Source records

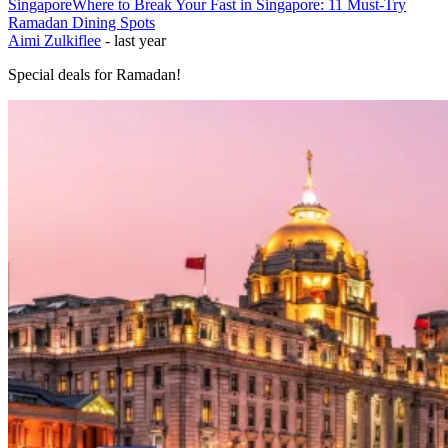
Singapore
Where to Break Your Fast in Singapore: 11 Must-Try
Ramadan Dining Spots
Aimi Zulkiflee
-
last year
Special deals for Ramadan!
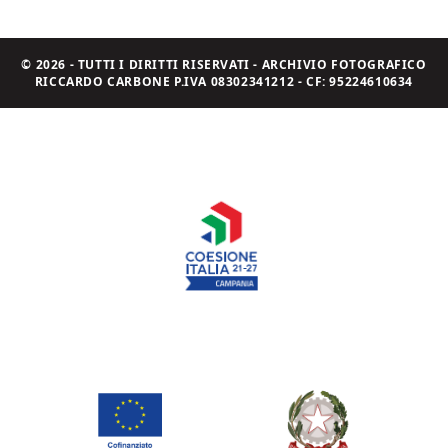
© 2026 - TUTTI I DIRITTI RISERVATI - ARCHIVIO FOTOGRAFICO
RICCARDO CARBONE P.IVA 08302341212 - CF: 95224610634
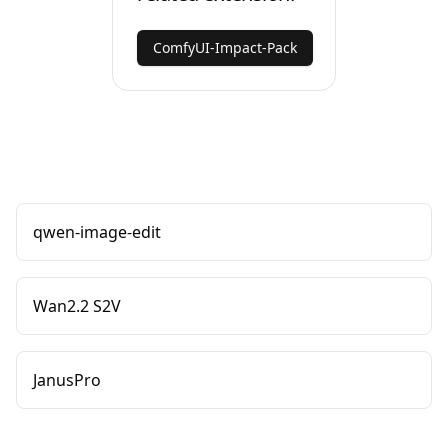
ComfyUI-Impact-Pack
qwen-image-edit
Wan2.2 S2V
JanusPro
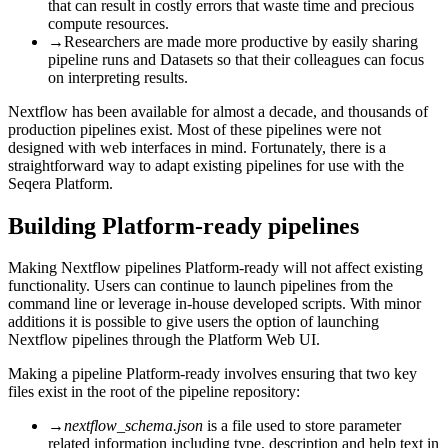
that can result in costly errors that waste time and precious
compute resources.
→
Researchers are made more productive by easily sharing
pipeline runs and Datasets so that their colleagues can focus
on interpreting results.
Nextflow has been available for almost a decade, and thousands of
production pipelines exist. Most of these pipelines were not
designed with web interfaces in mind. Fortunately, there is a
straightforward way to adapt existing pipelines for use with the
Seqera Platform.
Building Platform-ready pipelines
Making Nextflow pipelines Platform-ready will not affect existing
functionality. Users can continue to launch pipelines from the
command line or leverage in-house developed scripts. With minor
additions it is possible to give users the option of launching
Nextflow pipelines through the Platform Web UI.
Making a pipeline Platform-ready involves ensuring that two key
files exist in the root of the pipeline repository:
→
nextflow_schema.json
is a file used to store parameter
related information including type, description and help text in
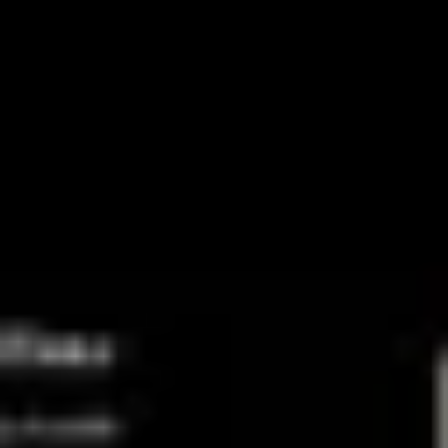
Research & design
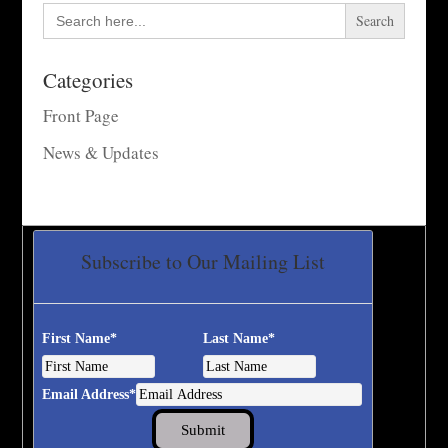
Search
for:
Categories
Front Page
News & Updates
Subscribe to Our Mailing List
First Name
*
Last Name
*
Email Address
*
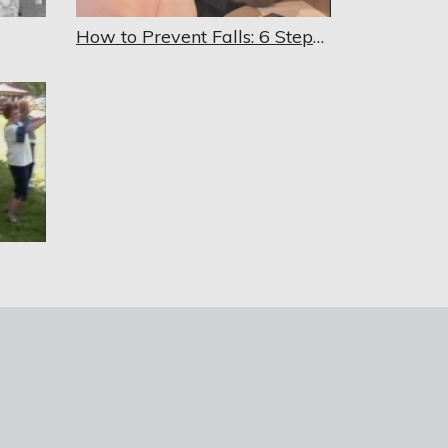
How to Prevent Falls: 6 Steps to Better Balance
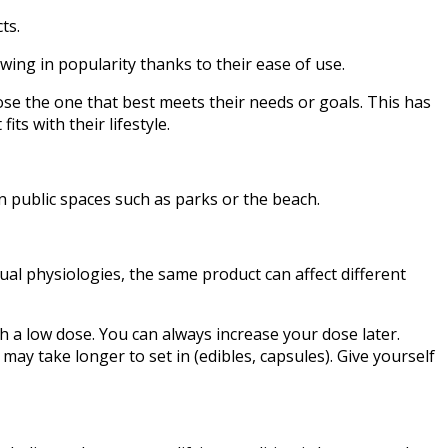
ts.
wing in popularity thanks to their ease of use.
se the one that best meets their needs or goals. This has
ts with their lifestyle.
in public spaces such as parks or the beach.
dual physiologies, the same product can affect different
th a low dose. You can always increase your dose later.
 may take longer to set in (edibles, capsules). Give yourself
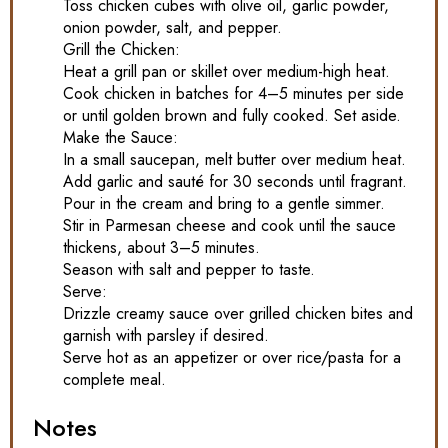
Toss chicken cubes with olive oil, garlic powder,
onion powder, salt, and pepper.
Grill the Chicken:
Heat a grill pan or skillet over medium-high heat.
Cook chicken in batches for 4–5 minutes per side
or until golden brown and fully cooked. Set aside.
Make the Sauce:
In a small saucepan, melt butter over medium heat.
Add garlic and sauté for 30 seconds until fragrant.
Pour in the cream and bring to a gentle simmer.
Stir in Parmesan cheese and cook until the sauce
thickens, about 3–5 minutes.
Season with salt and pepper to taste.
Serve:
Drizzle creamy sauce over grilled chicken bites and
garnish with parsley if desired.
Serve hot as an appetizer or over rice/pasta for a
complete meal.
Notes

**WORK ITEM**
Above are the records; set down exactly the lines from the line containing "Making a pipeline" through their last line, leaving every picture out.

**EXERCISE SOLUTION**
Making a pipeline Platform-ready involves ensuring that two key
files exist in the root of the pipeline repository:
→
nextflow_schema.json
is a file used to store parameter
related information including type, description and help text in
Research & design
Search
for:
Categories
Front Page
News & Updates
Subscribe to Our Mailing List
First Name
*
Last Name
*
Email Address
*
How to Prevent Falls: 6 Steps to Better Balance
ts.
wing in popularity thanks to their ease of use.
se the one that best meets their needs or goals. This has
ts with their lifestyle.
in public spaces such as parks or the beach.
dual physiologies, the same product can affect different
th a low dose. You can always increase your dose later.
 may take longer to set in (edibles, capsules). Give yourself
Toss chicken cubes with olive oil, garlic powder,
onion powder, salt, and pepper.
Grill the Chicken:
Heat a grill pan or skillet over medium-high heat.
Cook chicken in batches for 4–5 minutes per side
or until golden brown and fully cooked. Set aside.
Make the Sauce:
In a small saucepan, melt butter over medium heat.
Add garlic and sauté for 30 seconds until fragrant.
Pour in the cream and bring to a gentle simmer.
Stir in Parmesan cheese and cook until the sauce
thickens, about 3–5 minutes.
Season with salt and pepper to taste.
Serve:
Drizzle creamy sauce over grilled chicken bites and
garnish with parsley if desired.
Serve hot as an appetizer or over rice/pasta for a
complete meal.
Notes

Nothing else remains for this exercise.